We already know that working virtually isn’t the same as working face to face. So why would virtual training be any different? The simple answer is that it isn’t different at all. Training in the virtual environment comes with its own set of rules to drive engagement and keep participants from falling asleep in front of their screen.
This excellent article from Learning Solutions Magazine, Virtual Training: Are You Engaging or Boring?, has some great tips to step up your virtual training game. Here are the highlights:
Use pace to drive virtual engagement
Most learners will feel motivated to attend training if the topic is one in which they are interested, but in the case of “required” training… not so much. This is especially true of slide-based presentations, particularly those with text-heavy slides where the presenter’s main contribution is to read the slides aloud word by word. For the virtual classroom, you will need more slides, with more pictures and less text per slide, than you may be accustomed to using for physical classroom training. Design the presentation to move along smoothly with pictures telling a story.
One way to test this theory is to ask yourself a question: Could the students get the same benefit from the slide deck alone as they would get with an instructor?

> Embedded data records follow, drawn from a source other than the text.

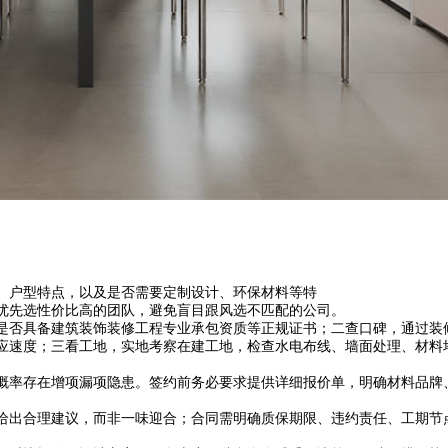
、户型特点，以及是否需要定制设计、环保材料等特
优先选性价比高的团队，避免盲目跟风选不匹配的公司。
是否具备建筑装饰装修工程专业承包资质等正规证书；二查口碑，通过装
应速度；三看工地，实地考察在建工地，检查水电布线、墙面处理、材料
概率存在增项漏项隐患。签约前务必要求提供详细报价单，明确材料品牌
给出合理建议，而非一味迎合；合同需明确质保期限、违约责任、工期节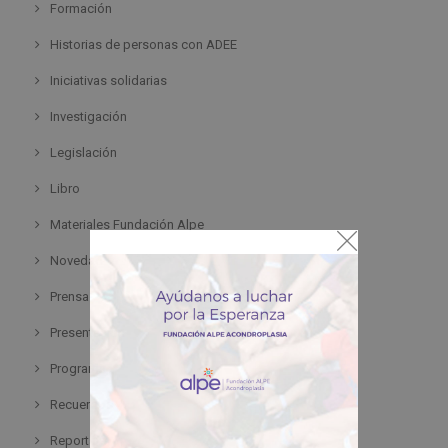
Formación
Historias de personas con ADEE
Iniciativas solidarias
Investigación
Legislación
Libro
Materiales Fundación Alpe
Novedad
Prensa
Presentación
Programa
Recuerdos
Reportaje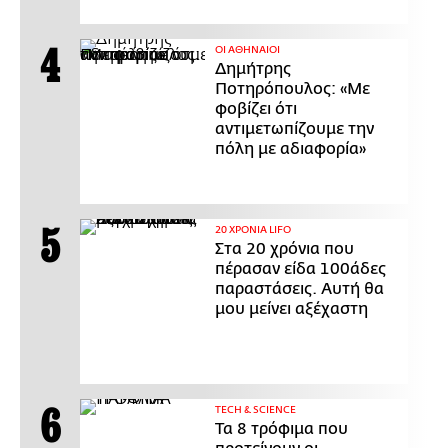
ΟΙ ΑΘΗΝΑΙΟΙ
Δημήτρης
Ποτηρόπουλος: «Με
φοβίζει ότι
αντιμετωπίζουμε την
πόλη με αδιαφορία»
20 ΧΡΟΝΙΑ LIFO
Στα 20 χρόνια που
πέρασαν είδα 100άδες
παραστάσεις. Αυτή θα
μου μείνει αξέχαστη
ΤECH & SCIENCE
Τα 8 τρόφιμα που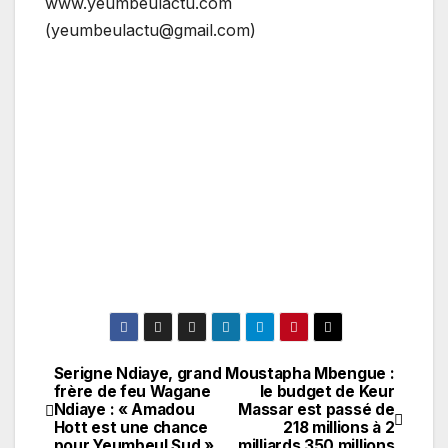
www.yeumbeulactu.com
(yeumbeulactu@gmail.com)
Serigne Ndiaye, grand
Moustapha Mbengue :
Navigation
frère de feu Wagane
le budget de Keur
Ndiaye : « Amadou
Massar est passé de
de
Hott est une chance
218 millions à 2
pour Yeumbeul Sud »
milliards 350 millions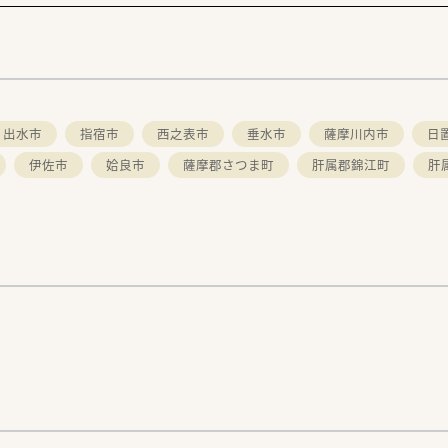
。
出水市
指宿市
西之表市
垂水市
薩摩川内市
日
伊佐市
姶良市
薩摩郡さつま町
肝属郡錦江町
肝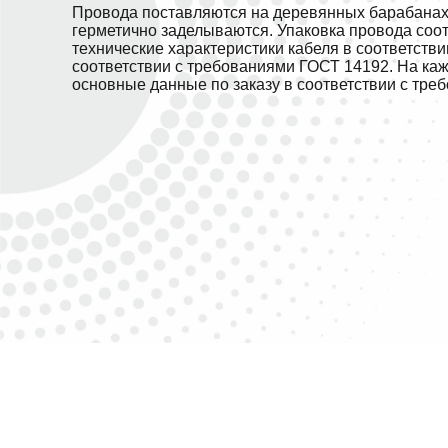
Провода поставляются на деревянных барабанах.
герметично заделываются. Упаковка провода соо
технические характеристики кабеля в соответств
соответствии с требованиями ГОСТ 14192. На ка
основные данные по заказу в соответствии с тре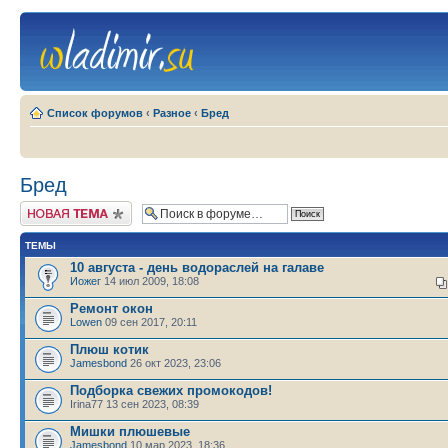
Список форумов
‹
Разное
‹
Бред
Бред
Новая тема
ТЕМЫ
10 августа - день водораслей на галаве
Иожег
14 июл 2009, 18:08
Ремонт окон
Lowen
09 сен 2017, 20:11
Плюш котик
Jamesbond
26 окт 2023, 23:06
Подборка свежих промокодов!
Irina77 13 сен 2023, 08:39
Мишки плюшевые
Jamesbond
10 мар 2023, 18:36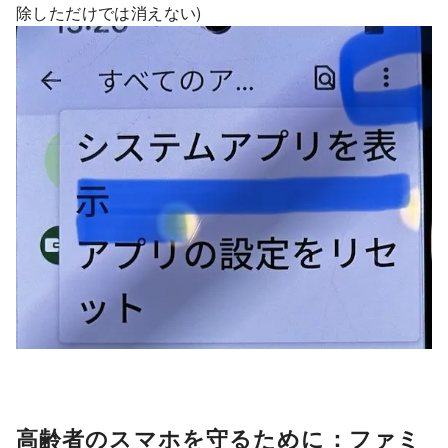
除しただけでは消えない)
高齢者のスマホを守るために：ファミ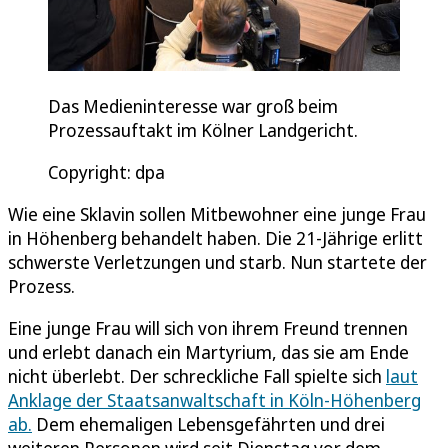
Das Medieninteresse war groß beim
Prozessauftakt im Kölner Landgericht.
Copyright: dpa
Wie eine Sklavin sollen Mitbewohner eine junge Frau
in Höhenberg behandelt haben. Die 21-Jährige erlitt
schwerste Verletzungen und starb. Nun startete der
Prozess.
Eine junge Frau will sich von ihrem Freund trennen
und erlebt danach ein Martyrium, das sie am Ende
nicht überlebt. Der schreckliche Fall spielte sich
laut
Anklage der Staatsanwaltschaft in Köln-Höhenberg
ab.
Dem ehemaligen Lebensgefährten und drei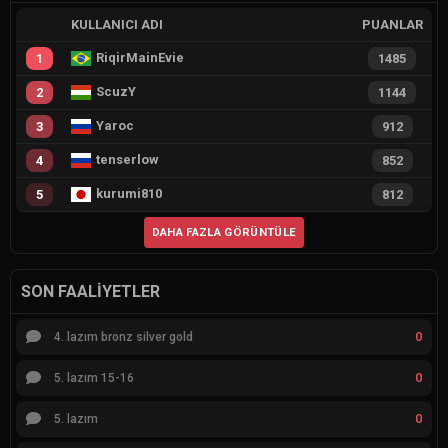
KULLANICI ADI
PUANLAR
RiqirMainEvie
1
1485
ScuzY
2
1144
Yaroc
3
912
tenserlow
4
852
kurumi810
5
812
DAHA FAZLA GÖRÜNTÜLE
SON FAALIYETLER
0
4. lazım bronz silver gold
0
5. lazım 15-16
0
5. lazım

If the answer is “yes,” then you haven’t designed your content for a virtual training session with a live instructor.
Use your skills as a virtual speaker
You must become the master of visual stimulation, and the master of show direction, and the master of focusing your learners’ attention at the right time. While all this is going on, you are unable to see them to know if you are delivering an impactful training session or if you put them to sleep. So what can you do?

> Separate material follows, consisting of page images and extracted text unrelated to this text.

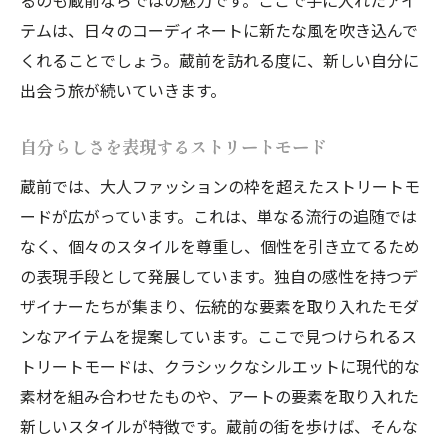
テムは、日々のコーディネートに新たな風を吹き込んで
くれることでしょう。蔵前を訪れる度に、新しい自分に
出会う旅が続いていきます。
自分らしさを表現するストリートモード
蔵前では、大人ファッションの枠を超えたストリートモ
ードが広がっています。これは、単なる流行の追随では
なく、個々のスタイルを尊重し、個性を引き立てるため
の表現手段として発展しています。独自の感性を持つデ
ザイナーたちが集まり、伝統的な要素を取り入れたモダ
ンなアイテムを提案しています。ここで見つけられるス
トリートモードは、クラシックなシルエットに現代的な
素材を組み合わせたものや、アートの要素を取り入れた
新しいスタイルが特徴です。蔵前の街を歩けば、そんな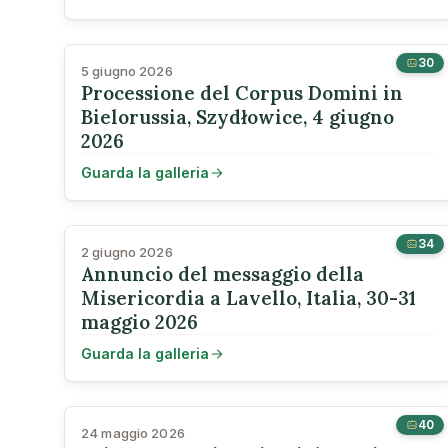
30
5 giugno 2026
Processione del Corpus Domini in
Bielorussia, Szydłowice, 4 giugno
2026
Guarda la galleria
34
2 giugno 2026
Annuncio del messaggio della
Misericordia a Lavello, Italia, 30-31
maggio 2026
Guarda la galleria
40
24 maggio 2026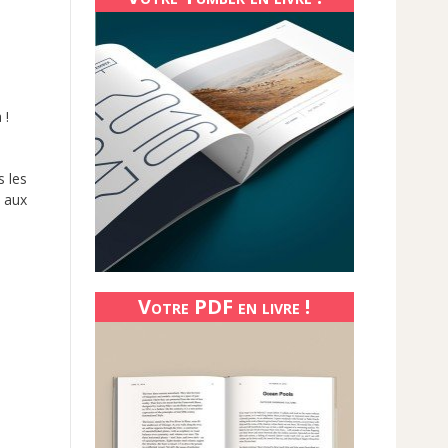
 !
 les
t aux
Votre PDF en livre !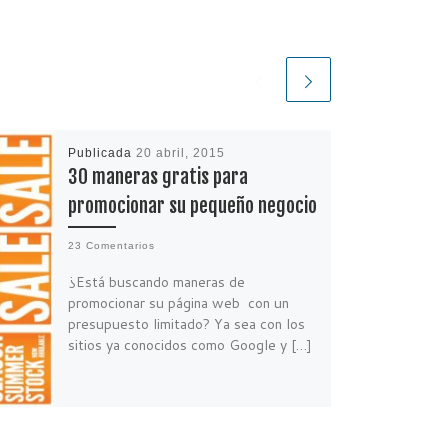
Publicada
20 abril, 2015
30 maneras gratis para
promocionar su pequeño negocio
23 Comentarios
¿Está buscando maneras de
promocionar su página web con un
presupuesto limitado? Ya sea con los
sitios ya conocidos como Google y […]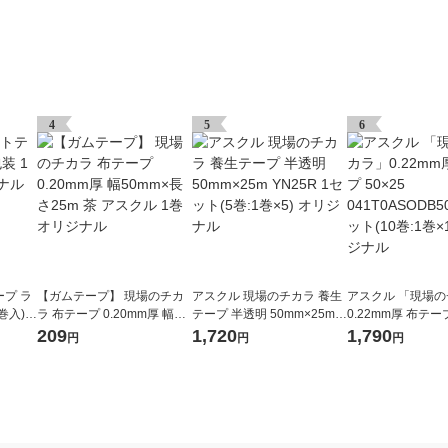
4
5
6
プ ラ
【ガムテープ】 現場のチカ
アスクル 現場のチカラ 養生
アスクル 「現場
巻入)
ラ 布テープ 0.20mm厚 幅50
テープ 半透明 50mm×25m Y
0.22mm厚 布テープ 
mm×長さ25m 茶 アスクル 1
N25R 1セット(5巻:1巻×5)
41T0ASODB502
209
1,720
1,790
円
円
円
巻 オリジナル
オリジナル
(10巻:1巻×10) 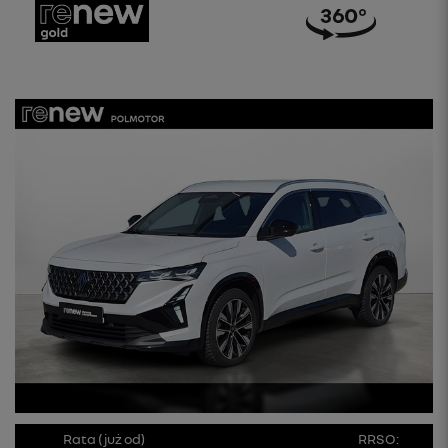
Rata (już od)
RRSO: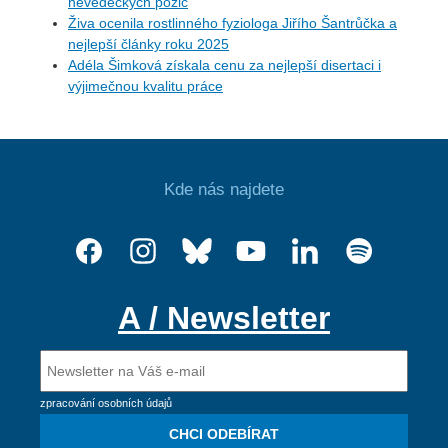
nevědeckých pozic
Živa ocenila rostlinného fyziologa Jiřího Šantrůčka a
nejlepší články roku 2025
Adéla Šimková získala cenu za nejlepší disertaci i
výjimečnou kvalitu práce
Kde nás najdete
A / Newsletter
zpracování osobních údajů
CHCI ODEBÍRAT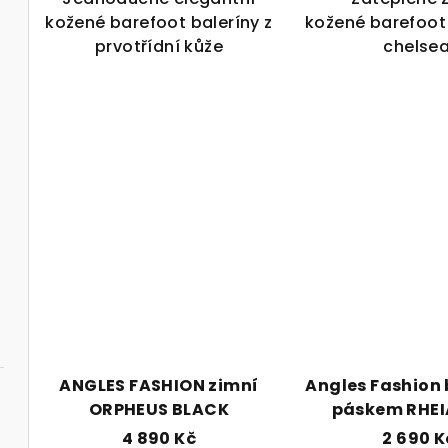
kožené barefoot baleríny z
kožené barefoot
prvotřídní kůže
chelsea
ANGLES FASHION zimní
Angles Fashion 
ORPHEUS BLACK
páskem RHEI
4 890 Kč
2 690 K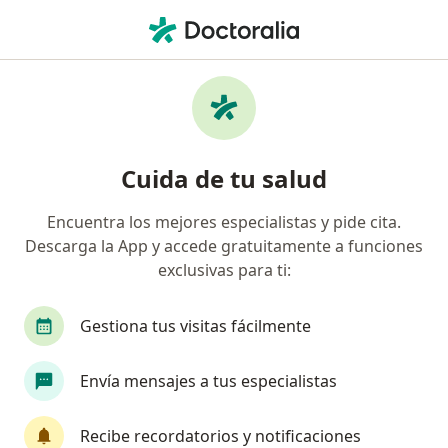
Men
Cirugía De Colon • Surquillo, Lima
Filtros
• 1
Seguro
Mapa
Especialistas en Cirugía de colon Surquillo
Cuida de tu salud
Encuentra los mejores especialistas y pide cita.
¿Qué especialidad estás buscando?
Descarga la App y accede gratuitamente a funciones
Cirujano general
Ginecólogo
Neumólogo
exclusivas para ti:
Gestiona tus visitas fácilmente
Envía mensajes a tus especialistas
Recibe recordatorios y notificaciones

Focus on inflections, speed, and the tone that you use. Learners rely not only on the quality of your content, but on how pleasant, natural, confident, and interesting you sound. Reading slides is not training. Maximum impact and higher retention levels require dynamic delivery – coupled with your visuals. Model your delivery off of radio broadcasters and ads, with changes in pitch, rate, and volume. Just like a radio personality, you can’t see the audience, and, in many cases, they cannot see you. A dynamic voice and changing visuals are key ways to bring course material to life for virtual learners.
Team up for variety
Another great tip for longer training sessions is to deliver content with a co-presenter whenever possible. This immediately adds vocal variety to your virtual sessions. Think about the news or any sporting event … there is always more than one broadcaster so personalities can interact with each other and keep the delivery more interesting.

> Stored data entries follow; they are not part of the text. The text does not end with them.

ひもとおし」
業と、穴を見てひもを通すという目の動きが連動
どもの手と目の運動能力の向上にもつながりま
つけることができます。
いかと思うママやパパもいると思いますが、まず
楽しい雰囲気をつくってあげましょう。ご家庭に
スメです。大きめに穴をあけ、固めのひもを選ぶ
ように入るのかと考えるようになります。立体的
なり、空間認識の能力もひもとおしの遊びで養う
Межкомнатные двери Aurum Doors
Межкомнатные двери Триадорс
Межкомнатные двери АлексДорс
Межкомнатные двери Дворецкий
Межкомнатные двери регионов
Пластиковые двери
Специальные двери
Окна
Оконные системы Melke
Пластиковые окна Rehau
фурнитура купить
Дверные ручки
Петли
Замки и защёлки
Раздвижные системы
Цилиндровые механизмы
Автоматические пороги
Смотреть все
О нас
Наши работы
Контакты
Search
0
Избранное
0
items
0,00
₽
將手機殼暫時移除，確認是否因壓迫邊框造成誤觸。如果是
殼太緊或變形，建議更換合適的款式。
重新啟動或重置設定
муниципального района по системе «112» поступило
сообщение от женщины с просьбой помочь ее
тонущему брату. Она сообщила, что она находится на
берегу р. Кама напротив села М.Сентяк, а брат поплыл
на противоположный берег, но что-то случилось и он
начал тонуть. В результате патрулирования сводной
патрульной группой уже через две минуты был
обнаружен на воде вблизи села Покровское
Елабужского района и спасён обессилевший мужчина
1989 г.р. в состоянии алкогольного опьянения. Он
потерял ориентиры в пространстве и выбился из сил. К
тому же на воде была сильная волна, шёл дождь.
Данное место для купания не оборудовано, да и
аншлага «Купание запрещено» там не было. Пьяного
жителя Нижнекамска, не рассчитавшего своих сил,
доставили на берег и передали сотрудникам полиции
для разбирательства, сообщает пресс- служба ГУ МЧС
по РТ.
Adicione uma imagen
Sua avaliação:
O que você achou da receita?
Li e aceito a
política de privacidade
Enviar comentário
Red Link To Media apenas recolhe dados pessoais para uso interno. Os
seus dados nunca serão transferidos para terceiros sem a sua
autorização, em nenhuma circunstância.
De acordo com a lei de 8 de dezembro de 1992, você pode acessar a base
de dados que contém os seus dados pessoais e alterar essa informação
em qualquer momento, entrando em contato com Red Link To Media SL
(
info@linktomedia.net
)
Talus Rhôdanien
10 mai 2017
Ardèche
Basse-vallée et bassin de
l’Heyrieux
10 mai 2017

Virtual learning goes beyond just listening
Polling is a great way to help you acquire instant and quantifiable input from your learners, and introduce some interactivity to your lesson. A good polling question can get learners thinking in depth about the material, and even determine the level of interest in a topic, and then make adjustments on the fly.
Another method to engage the learner is by using “status tools,” or emoticons, available on many conferencing platforms. Status tools or emoticons compensate for lack of visibility between the instructor and the student, replicating the visual cues you would normally get in a physical environment. Encourage all participants to use them throughout the presentation.